Penrose diagram for a collapsing shell of radiation
Penrose diagram for a blackhole formed by a collapsing shell of radiation. The horizon forms before any knowledge of the collapsing shell reaches the hapless observer.

For you and me, the horizon is undetectable. There are no local measurements that we can make that will allow us to determine whether the statements of the first paragraph of this essay are correct.

George Chapline, of Livermore National Lab (along with his apparent partner in crime, Bob Laughlin), however, can tell. He claims that when you and I cross the horizon, we can observe all sorts of weird quantum-mechanical phenomena. And the thickness of the region over which these phenomena take place is a function of the mass of the blackhole that will ultimately form.

George’s chums in the Andromeda galaxy can send him superluminal signals by manipulating the “strength” of that collapsing shell (and hence the size of the region over which one observes this quantum criticality).

Normally, I wouldn’t belabour this sort of thing. But I just sat through a Harvard Physics Colloquium by the aforementioned gentleman. It was the most surreal hour I ever spent in Jefferson Laboratory.

Luboš, in his own inimitable style, has more to say on the subject.

Posted by distler at March 14, 2005 8:40 PM

TrackBack URL for this Entry:   https://golem.ph.utexas.edu/cgi-bin/MT-3.0/dxy-tb.fcgi/530

15 Comments & 1 Trackback

Re: The Blackhole of Chapline

Just to play devil’s advocate, what if you replaced `event horizon’ by `apparent horizon’?

Posted by: Aaron Bergman on March 14, 2005 10:19 PM | Permalink | Reply to this

Apparent Horizon

The apparent horizon, at least, can be defined by a local criterion. So the assertion that something funny happens there is not prima facie absurd.

Altering the known laws of physics at the apparent horizon would be pretty radical in itself. But he wants to fix the “paradoxical” behaviour of blackholes. That ambitious goal requires that something funny happen at the event horizon.

Posted by: Jacques Distler on March 14, 2005 10:41 PM | Permalink | PGP Sig | Reply to this

Re: Apparent Horizon

On the other hand, we believe in things like unitarity and Hawking radiation which all seem to indicate that something funky is going on somewhere.

Mathur, if you believe him, has the horizon never forming, so something must happen to your sphere of infalling dust.

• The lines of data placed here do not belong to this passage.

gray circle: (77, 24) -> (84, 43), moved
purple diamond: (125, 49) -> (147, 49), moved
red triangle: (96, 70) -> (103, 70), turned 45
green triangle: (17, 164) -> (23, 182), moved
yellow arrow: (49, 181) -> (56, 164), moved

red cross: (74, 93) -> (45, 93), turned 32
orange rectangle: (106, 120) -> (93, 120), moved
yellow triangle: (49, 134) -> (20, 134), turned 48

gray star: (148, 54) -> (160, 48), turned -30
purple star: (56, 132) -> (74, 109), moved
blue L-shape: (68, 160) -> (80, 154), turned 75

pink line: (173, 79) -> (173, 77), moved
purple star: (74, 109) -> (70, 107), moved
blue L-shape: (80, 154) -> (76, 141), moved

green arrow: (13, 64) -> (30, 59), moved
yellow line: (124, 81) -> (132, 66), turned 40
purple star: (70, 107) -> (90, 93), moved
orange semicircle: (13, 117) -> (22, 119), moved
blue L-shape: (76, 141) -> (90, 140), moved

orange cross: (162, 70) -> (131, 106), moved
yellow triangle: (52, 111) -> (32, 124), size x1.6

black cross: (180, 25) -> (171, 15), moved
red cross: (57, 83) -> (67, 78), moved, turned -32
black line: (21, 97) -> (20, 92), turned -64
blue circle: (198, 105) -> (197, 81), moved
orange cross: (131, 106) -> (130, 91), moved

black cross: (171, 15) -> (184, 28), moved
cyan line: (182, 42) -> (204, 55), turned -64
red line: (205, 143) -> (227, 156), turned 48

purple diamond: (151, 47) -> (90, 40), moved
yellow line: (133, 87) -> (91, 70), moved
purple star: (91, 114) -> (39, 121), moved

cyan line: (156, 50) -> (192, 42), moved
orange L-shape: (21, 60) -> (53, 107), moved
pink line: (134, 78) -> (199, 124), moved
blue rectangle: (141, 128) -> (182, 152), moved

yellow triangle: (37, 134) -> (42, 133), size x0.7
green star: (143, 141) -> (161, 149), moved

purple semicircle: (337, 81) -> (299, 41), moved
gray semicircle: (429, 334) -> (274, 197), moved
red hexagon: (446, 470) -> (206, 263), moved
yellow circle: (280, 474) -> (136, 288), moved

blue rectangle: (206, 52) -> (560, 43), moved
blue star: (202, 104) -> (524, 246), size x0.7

And, because it’s late at night and I have a cold, I can make half-assed guesses. Assuming you don’t mess with the GR lagrangian too much and you believe the null energy condition (both of which have issues, I suppose), then you better not ever create a trapped surface. Being about to create a marginally trapped surface seems to me to be as good a guess for a local criterion as any.

Posted by: Aaron Bergman on March 15, 2005 12:55 AM | Permalink | Reply to this

Re: The Blackhole of Chapline

Jacques,

I completely agree with your picture and conclusion but I would like to point out two issues with your configuration:
1) In order to make your point you require “sharp” edges of your shell which would result in discontinuities.
2) the asymptotics of your example is a bit funny (your space is not flat at infinity)

Best,
Wolfgang

Posted by: Wolfgang on March 15, 2005 8:07 AM | Permalink | Reply to this

Edges

  1. We could smooth the edges of the shell so that the leading edge (observable today) is weaker than the background radiation impinging on the earth.
  2. I only had the shell extending out to past null-infinity to ensure that it could never have been in causal contact with us today. Alternatively, it could have been created yesterday by Chapline’s chums in the Andromeda Galaxy. If our telescopes were sufficiently powerful, we would be able to observe their arboreal ancestors coming down from the trees, and know that, in the future, their descendants would construct a “Doomsday Machine” and train it upon us.

I leave it you you to decide whether that modified scenario should induce quantum criticality here today.

Posted by: Jacques Distler on March 15, 2005 9:09 AM | Permalink | PGP Sig | Reply to this

Re: The Blackhole of Chapline

Now I’m not a hot-shot physicist like all of you (in fact, I haven’t even passed Quantum Mechanics 1 yet), so excuse my ignorance please.

If an event horizion formed and Chapline’s friends in Andromeda can send him a FTL signal warning him, why can’t he start an explosion, change the distribution of energy inside shell (altering how it collapses) or do something that causes the singularity not to form in a million or so years? There’s probably something I’m missing.

Posted by: Jimmy Cerra on March 15, 2005 2:37 PM | Permalink | Reply to this

Spelling it out

You have, indeed, discovered one of the many, many reasons why any theory that allows faster-than-light signalling is necessarily crap.

Thanks for spelling that out. As a “hot shot physicist,” I tend to assume that as soon as I explain that “X implies faster-than-light signalling”, my audience immediately apprehends the implication that “X is utter crap”.

Posted by: Jacques Distler on March 15, 2005 2:51 PM | Permalink | PGP Sig | Reply to this

Re: Spelling it out

What about quantum entanglement? Doesn’t this qualify as FTL communications?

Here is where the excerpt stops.